When using MMFF94 the relative energies gave similar results, confirming that intermediate 10 is of lower energy than that of 9. Results were about 20 kcal/mol higher than that of the MM2 method, which is due to the different calculations used by each method.
The intermediates are examples of hyperstable alkenes[6], due to the highly stable bridgehead alkene. The stability of hyperstable alkenes arises from their negative olefin strain energy, which makes them much less strained than the equivalent saturated bonds. This negative olefin strain energy makes the hydrogenation of hyperstable alkenes very difficult and slow, because the alkane formed would have far higher levels of strain than the alkene. The bridgehead also helps to sterically protect the alkene from attack.
Modelling Using Semi-empirical Molecular Orbital Theory
The biggest limitation of molecular mechanics is that it does not take electrons into account during its calaculations. This section uses semi-empirical molecular orbital theory to demonstrate the effect electrons have on bonds and spectroscopic properties of a molecule.

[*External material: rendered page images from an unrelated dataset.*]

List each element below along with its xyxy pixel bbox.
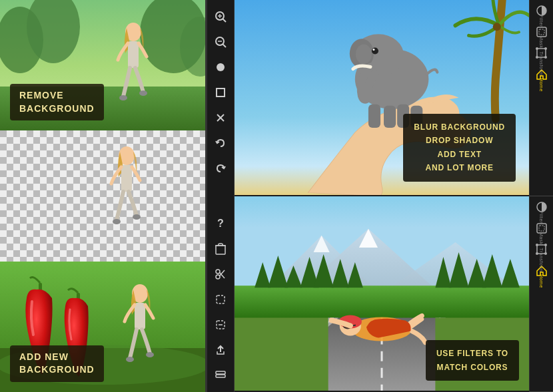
help-button[interactable]: ? [209, 212, 232, 235]
svg-point-63 [372, 47, 378, 54]
svg-rect-52 [216, 375, 225, 377]
right-sidebar-bottom: Filter Mask Transform Home [530, 196, 553, 393]
svg-point-64 [372, 49, 374, 51]
svg-rect-90 [235, 317, 328, 391]
svg-rect-106 [537, 224, 546, 233]
svg-rect-7 [128, 41, 139, 68]
right-sidebar-top: Filter Mask Transform Home [530, 0, 553, 196]
filter-icon-top[interactable]: Filter [532, 4, 552, 24]
svg-point-109 [536, 244, 538, 246]
transparent-background-panel [0, 130, 205, 261]
svg-point-27 [146, 352, 154, 357]
svg-point-110 [544, 244, 547, 246]
zoom-in-button[interactable] [209, 5, 232, 28]
mask-icon-top[interactable]: Mask [532, 25, 552, 45]
zoom-out-button[interactable] [209, 31, 232, 53]
svg-rect-60 [384, 106, 396, 128]
svg-point-26 [126, 357, 134, 362]
svg-rect-25 [135, 303, 145, 329]
redo-button[interactable] [209, 157, 232, 180]
right-area: BLUR BACKGROUND DROP SHADOW ADD TEXT AND… [235, 0, 529, 392]
svg-point-9 [139, 91, 147, 96]
svg-point-103 [536, 56, 538, 59]
filters-label: USE FILTERS TO MATCH COLORS [426, 340, 519, 381]
svg-line-29 [223, 19, 226, 22]
svg-point-18 [133, 214, 141, 220]
add-background-panel: ADD NEW BACKGROUND [0, 262, 205, 392]
svg-point-112 [544, 252, 547, 255]
svg-rect-59 [368, 104, 380, 128]
remove-background-panel: REMOVE BACKGROUND [0, 0, 205, 130]
remove-background-label: REMOVE BACKGROUND [10, 84, 104, 120]
svg-rect-14 [0, 130, 205, 261]
svg-rect-71 [235, 286, 529, 319]
transform-icon-bottom[interactable]: Transform [532, 243, 552, 263]
svg-point-17 [113, 219, 121, 224]
svg-rect-98 [537, 27, 546, 37]
transform-icon-top[interactable]: Transform [532, 47, 552, 67]
svg-rect-51 [216, 371, 225, 374]
filter-icon-bottom[interactable]: Filter [532, 200, 552, 220]
right-sidebar: Filter Mask Transform Home Filter [529, 0, 553, 392]
svg-rect-39 [216, 246, 225, 254]
svg-rect-99 [539, 29, 544, 35]
svg-point-102 [544, 47, 547, 50]
close-button[interactable] [209, 106, 232, 129]
scissors-button[interactable] [209, 263, 232, 286]
undo-button[interactable] [209, 132, 232, 154]
svg-line-33 [223, 44, 226, 47]
svg-point-35 [217, 63, 225, 71]
svg-rect-107 [539, 226, 544, 231]
svg-point-58 [356, 44, 372, 64]
svg-point-8 [119, 95, 127, 100]
cutout-scene [0, 130, 205, 261]
brush-button[interactable] [209, 56, 232, 79]
svg-rect-36 [217, 89, 225, 97]
features-label: BLUR BACKGROUND DROP SHADOW ADD TEXT AND… [403, 114, 516, 182]
share-button[interactable] [209, 339, 232, 361]
elephant-panel: BLUR BACKGROUND DROP SHADOW ADD TEXT AND… [235, 0, 529, 196]
swimmer-panel: USE FILTERS TO MATCH COLORS [235, 196, 529, 393]
svg-rect-48 [217, 295, 225, 303]
crop-button[interactable] [209, 81, 232, 104]
svg-point-54 [493, 23, 501, 31]
left-panel: REMOVE BACKGROUND [0, 0, 207, 392]
select-button[interactable] [209, 288, 232, 311]
svg-point-101 [536, 47, 538, 50]
middle-toolbar: ? [207, 0, 235, 392]
svg-point-104 [544, 56, 547, 59]
add-background-label: ADD NEW BACKGROUND [10, 345, 104, 382]
mask-icon-bottom[interactable]: Mask [532, 222, 552, 242]
deselect-button[interactable] [209, 313, 232, 336]
delete-button[interactable] [209, 238, 232, 260]
layers-button[interactable] [209, 364, 232, 387]
svg-rect-16 [121, 165, 132, 192]
svg-point-111 [536, 252, 538, 255]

In order to find the molecular orbitals of 9-Chloro-1,4,5,8-tetrahydro-4a,8a-methanoaphthalene (12) ChemBio3D Ultra 12.0 (ChemBioOffice 2010) was used, first with the MM2 calculations to minimise the energy, then MOPAC/PM6 to find the molecular orbitals.
When calculating the vibrational frequencies first the geometry was optimized using MM2 then MOPAC/PM6, a Gaussian input file was then created (to run B3LYP/6-31G). This was submitted to SCAN and the results read out using Gaussview 3, Gaussview 5 was found to be too slow to use (15 mintues just to load a file).
4. Regioselective Addition of Dichlorocarbene
Orbital Control of Reactivity
Orbital control of reactivity is shown well by the reaction of 9-Chloro-1,4,5,8-tetrahydro-4a,8a-methanoaphthalene (12) with dichlorocarbene. This reaction was found to be regioselective by Halton et al.[7], where addition was seen to be almost exclusivly across the syn alkene (72%), forming the mono-adduct endo product, and the di-adduct (23%). Addition across the anti alkene (exo product) was not observed.
The reactivity (and so regioselectivity) of molecule 12 can be found using its molecular orbitals, the most important of them being the HOMO and LUMO. The optimization using MOPAC/PM6 gave a heat of formation of 19.73986 kcal/mol.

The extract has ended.